### Problem description
Only one stretch of the listing below is wanted. Give it again exactly, from the line with "Image resolution: width=1568" through the line with "Task: Click on the Midmark".
──────────────────────────────
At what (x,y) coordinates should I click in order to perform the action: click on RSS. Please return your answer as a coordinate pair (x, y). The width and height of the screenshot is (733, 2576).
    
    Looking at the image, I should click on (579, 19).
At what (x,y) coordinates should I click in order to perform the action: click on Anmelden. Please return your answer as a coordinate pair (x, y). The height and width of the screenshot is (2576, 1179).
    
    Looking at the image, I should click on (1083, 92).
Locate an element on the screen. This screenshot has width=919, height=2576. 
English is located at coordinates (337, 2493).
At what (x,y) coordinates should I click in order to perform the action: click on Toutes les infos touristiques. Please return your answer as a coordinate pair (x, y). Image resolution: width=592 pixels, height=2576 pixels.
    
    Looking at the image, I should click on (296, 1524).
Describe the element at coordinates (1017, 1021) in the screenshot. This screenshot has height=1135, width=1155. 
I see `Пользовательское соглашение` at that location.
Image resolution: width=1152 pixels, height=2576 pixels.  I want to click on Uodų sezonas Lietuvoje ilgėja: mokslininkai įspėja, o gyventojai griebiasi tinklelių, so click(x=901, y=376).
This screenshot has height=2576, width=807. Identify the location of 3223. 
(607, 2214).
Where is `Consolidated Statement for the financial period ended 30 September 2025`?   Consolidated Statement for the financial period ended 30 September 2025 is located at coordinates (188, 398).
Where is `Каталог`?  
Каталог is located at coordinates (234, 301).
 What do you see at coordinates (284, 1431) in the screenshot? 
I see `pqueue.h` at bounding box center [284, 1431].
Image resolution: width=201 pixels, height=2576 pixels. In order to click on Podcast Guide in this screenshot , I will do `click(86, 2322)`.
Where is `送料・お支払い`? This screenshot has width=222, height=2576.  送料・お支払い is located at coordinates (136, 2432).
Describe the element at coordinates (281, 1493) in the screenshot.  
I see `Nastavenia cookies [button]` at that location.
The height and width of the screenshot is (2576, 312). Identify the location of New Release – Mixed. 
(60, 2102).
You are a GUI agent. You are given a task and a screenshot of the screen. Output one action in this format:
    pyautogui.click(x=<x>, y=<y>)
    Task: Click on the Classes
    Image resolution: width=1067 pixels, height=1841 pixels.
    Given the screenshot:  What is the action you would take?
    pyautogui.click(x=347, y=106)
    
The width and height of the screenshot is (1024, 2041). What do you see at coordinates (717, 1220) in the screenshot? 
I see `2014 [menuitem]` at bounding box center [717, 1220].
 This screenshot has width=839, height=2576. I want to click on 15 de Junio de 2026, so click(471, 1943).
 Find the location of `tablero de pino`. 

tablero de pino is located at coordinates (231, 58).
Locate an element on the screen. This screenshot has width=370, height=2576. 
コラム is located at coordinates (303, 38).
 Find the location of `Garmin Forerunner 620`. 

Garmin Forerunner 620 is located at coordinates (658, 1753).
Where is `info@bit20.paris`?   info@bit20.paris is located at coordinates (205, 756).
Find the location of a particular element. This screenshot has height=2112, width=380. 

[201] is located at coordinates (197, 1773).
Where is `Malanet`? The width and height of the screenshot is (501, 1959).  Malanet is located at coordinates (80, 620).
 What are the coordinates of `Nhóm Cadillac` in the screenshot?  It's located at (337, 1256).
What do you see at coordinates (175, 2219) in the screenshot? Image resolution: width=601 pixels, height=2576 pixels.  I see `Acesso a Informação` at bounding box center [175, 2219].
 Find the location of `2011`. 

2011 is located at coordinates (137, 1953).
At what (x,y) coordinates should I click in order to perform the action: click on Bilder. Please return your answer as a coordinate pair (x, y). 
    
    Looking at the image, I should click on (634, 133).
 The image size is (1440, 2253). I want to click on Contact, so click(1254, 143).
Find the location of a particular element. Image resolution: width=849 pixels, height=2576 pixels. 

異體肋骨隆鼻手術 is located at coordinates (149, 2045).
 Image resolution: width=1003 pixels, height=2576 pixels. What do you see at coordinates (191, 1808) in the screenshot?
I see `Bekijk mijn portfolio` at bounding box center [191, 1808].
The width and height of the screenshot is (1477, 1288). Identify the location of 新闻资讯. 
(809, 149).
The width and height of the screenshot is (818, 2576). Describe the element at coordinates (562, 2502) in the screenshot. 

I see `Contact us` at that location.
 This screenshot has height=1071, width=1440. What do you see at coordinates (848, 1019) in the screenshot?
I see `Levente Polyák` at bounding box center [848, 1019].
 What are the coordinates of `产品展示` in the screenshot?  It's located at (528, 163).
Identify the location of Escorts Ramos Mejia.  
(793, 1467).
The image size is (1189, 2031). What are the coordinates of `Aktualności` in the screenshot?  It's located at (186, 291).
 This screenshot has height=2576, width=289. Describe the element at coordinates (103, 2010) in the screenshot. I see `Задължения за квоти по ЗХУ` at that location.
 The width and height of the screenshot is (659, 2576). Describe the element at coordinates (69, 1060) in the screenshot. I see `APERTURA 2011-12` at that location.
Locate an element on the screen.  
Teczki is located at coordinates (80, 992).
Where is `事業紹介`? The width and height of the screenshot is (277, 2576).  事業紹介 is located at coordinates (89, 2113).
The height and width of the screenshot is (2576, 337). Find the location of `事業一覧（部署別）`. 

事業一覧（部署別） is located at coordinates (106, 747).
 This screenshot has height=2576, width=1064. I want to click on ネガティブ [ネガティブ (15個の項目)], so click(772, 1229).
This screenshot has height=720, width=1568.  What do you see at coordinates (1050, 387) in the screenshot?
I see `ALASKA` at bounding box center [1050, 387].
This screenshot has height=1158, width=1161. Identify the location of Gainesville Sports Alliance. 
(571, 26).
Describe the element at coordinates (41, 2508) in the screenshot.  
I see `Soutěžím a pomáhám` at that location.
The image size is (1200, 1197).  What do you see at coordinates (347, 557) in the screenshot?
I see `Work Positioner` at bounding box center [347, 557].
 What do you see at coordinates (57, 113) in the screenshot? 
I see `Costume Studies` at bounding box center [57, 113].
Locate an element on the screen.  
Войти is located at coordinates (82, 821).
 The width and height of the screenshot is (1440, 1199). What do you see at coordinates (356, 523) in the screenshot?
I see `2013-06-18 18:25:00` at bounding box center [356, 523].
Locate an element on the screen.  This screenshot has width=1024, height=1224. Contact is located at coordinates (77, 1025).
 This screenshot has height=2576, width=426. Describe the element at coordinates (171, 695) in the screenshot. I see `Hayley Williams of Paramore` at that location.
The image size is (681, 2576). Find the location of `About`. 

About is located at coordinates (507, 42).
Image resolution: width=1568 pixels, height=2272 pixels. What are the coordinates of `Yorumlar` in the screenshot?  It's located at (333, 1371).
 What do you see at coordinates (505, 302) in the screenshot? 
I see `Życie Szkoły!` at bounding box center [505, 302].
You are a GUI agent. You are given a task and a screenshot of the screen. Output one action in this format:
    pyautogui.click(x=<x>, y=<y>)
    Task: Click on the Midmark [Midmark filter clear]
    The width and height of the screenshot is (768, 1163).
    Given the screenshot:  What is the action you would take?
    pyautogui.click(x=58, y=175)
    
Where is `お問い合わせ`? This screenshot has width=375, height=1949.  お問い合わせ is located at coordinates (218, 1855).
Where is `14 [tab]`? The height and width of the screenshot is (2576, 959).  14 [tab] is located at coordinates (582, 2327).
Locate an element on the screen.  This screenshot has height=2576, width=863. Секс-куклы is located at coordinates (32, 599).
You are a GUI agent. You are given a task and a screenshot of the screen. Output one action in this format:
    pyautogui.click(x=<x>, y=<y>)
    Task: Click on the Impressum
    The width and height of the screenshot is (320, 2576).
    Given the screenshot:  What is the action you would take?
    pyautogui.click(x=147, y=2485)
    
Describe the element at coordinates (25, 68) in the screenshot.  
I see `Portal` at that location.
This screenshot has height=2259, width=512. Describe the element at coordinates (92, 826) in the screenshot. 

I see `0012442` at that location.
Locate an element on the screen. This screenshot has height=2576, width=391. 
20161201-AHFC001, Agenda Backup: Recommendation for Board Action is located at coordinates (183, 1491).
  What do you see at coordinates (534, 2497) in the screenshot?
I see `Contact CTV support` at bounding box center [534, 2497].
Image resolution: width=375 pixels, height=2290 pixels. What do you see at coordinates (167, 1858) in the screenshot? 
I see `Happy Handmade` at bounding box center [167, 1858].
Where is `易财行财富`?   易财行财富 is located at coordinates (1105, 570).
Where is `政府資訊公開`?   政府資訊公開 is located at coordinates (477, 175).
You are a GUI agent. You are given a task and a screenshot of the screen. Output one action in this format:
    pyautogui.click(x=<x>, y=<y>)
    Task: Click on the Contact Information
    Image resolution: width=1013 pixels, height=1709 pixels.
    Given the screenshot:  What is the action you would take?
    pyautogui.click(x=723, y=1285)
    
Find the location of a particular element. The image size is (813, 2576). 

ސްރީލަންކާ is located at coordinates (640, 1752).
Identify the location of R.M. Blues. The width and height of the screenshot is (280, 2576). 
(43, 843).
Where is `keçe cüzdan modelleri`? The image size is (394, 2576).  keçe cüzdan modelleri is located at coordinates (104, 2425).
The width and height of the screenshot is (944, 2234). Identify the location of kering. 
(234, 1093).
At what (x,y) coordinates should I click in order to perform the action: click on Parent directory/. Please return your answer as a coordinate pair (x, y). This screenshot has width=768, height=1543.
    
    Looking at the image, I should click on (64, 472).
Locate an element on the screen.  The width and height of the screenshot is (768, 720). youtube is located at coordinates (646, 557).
──────────────────────────────
### Response
Image resolution: width=1568 pixels, height=2272 pixels. What are the coordinates of `Yorumlar` in the screenshot?  It's located at (333, 1371).
 What do you see at coordinates (505, 302) in the screenshot? 
I see `Życie Szkoły!` at bounding box center [505, 302].
You are a GUI agent. You are given a task and a screenshot of the screen. Output one action in this format:
    pyautogui.click(x=<x>, y=<y>)
    Task: Click on the Midmark [Midmark filter clear]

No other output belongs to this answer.